### TASK INSTRUCTIONS
With no line omitted, restate the records below exactly as they appear.

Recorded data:
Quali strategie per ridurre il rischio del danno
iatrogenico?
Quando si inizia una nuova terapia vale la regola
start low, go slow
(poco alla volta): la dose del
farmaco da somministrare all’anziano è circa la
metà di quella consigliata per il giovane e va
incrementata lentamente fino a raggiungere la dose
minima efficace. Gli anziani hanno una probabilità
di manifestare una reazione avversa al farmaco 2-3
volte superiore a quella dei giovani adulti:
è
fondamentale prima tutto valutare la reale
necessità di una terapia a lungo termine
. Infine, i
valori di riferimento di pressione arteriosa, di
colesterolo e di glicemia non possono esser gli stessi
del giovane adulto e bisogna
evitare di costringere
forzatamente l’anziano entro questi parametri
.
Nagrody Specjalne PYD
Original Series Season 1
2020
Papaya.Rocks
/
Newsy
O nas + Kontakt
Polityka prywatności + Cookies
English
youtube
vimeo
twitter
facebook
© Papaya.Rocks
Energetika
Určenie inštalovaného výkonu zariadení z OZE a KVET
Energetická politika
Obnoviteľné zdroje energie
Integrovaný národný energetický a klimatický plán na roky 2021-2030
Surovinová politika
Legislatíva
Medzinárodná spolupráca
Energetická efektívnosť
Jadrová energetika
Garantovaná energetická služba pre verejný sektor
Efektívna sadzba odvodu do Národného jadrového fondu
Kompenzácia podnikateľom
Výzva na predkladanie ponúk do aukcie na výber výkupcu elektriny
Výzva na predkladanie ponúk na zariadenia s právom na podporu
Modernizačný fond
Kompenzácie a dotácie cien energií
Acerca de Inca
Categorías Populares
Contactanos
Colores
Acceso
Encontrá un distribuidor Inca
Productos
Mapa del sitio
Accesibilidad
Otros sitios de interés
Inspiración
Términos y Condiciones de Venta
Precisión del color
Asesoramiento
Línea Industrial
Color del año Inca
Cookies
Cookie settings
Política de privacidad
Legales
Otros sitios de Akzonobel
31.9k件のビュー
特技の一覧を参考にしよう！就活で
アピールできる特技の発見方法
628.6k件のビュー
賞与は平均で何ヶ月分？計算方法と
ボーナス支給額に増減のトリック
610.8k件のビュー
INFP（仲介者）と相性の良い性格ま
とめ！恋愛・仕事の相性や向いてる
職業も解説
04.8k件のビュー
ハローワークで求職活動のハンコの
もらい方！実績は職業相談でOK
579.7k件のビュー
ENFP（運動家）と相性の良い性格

### REPLY
Quali strategie per ridurre il rischio del danno
iatrogenico?
Quando si inizia una nuova terapia vale la regola
start low, go slow
(poco alla volta): la dose del
farmaco da somministrare all’anziano è circa la
metà di quella consigliata per il giovane e va
incrementata lentamente fino a raggiungere la dose
minima efficace. Gli anziani hanno una probabilità
di manifestare una reazione avversa al farmaco 2-3
volte superiore a quella dei giovani adulti:
è
fondamentale prima tutto valutare la reale
necessità di una terapia a lungo termine
. Infine, i
valori di riferimento di pressione arteriosa, di
colesterolo e di glicemia non possono esser gli stessi
del giovane adulto e bisogna
evitare di costringere
forzatamente l’anziano entro questi parametri
.
Nagrody Specjalne PYD
Original Series Season 1
2020
Papaya.Rocks
/
Newsy
O nas + Kontakt
Polityka prywatności + Cookies
English
youtube
vimeo
twitter
facebook
© Papaya.Rocks
Energetika
Určenie inštalovaného výkonu zariadení z OZE a KVET
Energetická politika
Obnoviteľné zdroje energie
Integrovaný národný energetický a klimatický plán na roky 2021-2030
Surovinová politika
Legislatíva
Medzinárodná spolupráca
Energetická efektívnosť
Jadrová energetika
Garantovaná energetická služba pre verejný sektor
Efektívna sadzba odvodu do Národného jadrového fondu
Kompenzácia podnikateľom
Výzva na predkladanie ponúk do aukcie na výber výkupcu elektriny
Výzva na predkladanie ponúk na zariadenia s právom na podporu
Modernizačný fond
Kompenzácie a dotácie cien energií
Acerca de Inca
Categorías Populares
Contactanos
Colores
Acceso
Encontrá un distribuidor Inca
Productos
Mapa del sitio
Accesibilidad
Otros sitios de interés
Inspiración
Términos y Condiciones de Venta
Precisión del color
Asesoramiento
Línea Industrial
Color del año Inca
Cookies
Cookie settings
Política de privacidad
Legales
Otros sitios de Akzonobel
31.9k件のビュー
特技の一覧を参考にしよう！就活で
アピールできる特技の発見方法
628.6k件のビュー
賞与は平均で何ヶ月分？計算方法と
ボーナス支給額に増減のトリック
610.8k件のビュー
INFP（仲介者）と相性の良い性格ま
とめ！恋愛・仕事の相性や向いてる
職業も解説
04.8k件のビュー
ハローワークで求職活動のハンコの
もらい方！実績は職業相談でOK
579.7k件のビュー
ENFP（運動家）と相性の良い性格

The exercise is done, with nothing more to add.